Each of optical laminate by gained is loaded onto 240 hours in 85 DEG C of baking oven.Using by Mitutoyo The twin shaft linear measure longimetry machine that Corporation manufactures measures its anti-reflective film size before and after heating, and comments The change in size (change in size on the draw direction of its polarization plates) that valency is led to by heating.
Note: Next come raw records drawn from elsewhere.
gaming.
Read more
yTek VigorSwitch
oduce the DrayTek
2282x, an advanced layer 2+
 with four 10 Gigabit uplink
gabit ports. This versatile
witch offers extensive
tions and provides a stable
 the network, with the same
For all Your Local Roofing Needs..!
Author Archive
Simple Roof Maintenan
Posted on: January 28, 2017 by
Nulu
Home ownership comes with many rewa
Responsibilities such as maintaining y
The optical laminate of the present invention is suitable for image display device, such as liquid crystal indicator or organic EL display dress Put.

Claims (7)

1. a kind of optical laminate, described optical laminate includes：

First substrate；

Second substrate, described second substrate configures on the side of described first substrate；

Anti-reflective film, described anti-reflective film configures between described first substrate and described second substrate；With

Resin bed, described resin bed configures between described first substrate and described second substrate to cover described anti-reflective film,

Wherein：

Described anti-reflective film includes polarization plates and the phase difference layer being combined with described polarization plates；And

Described resin bed has 1 × 10⁶More than Pa in 25 DEG C of storage elastic modulus.

2. optical laminate according to claim 1, wherein said phase difference layer plays the effect of λ/4 plate.
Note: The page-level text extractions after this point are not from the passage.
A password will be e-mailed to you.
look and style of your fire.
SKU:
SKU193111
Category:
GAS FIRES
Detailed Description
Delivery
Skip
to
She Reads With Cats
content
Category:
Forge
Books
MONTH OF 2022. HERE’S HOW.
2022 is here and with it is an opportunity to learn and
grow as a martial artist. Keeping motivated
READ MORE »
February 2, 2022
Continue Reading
3. optical laminate according to claim 1, wherein said phase difference layer shows inverse dispersion wavelength characteristic.

4. optical laminate according to claim 1, wherein said phase difference layer includes polycarbonate-based resin film.

5. optical laminate according to claim 1, wherein said phase difference layer contains and has 30 × 10^-12Below Pa's The resin of photoelastic coefficient.

6. optical laminate according to claim 1, the slow phase axle of wherein said phase difference layer and the suction of described polarization plates Receive angulation between axle and be 35 ° to 55 °.

7. optical laminate according to claim 1, wherein said polarization plates and described phase difference layer pass through adhesive phase Intervention and be laminated, and described adhesive layer has less than 1 μm of thickness.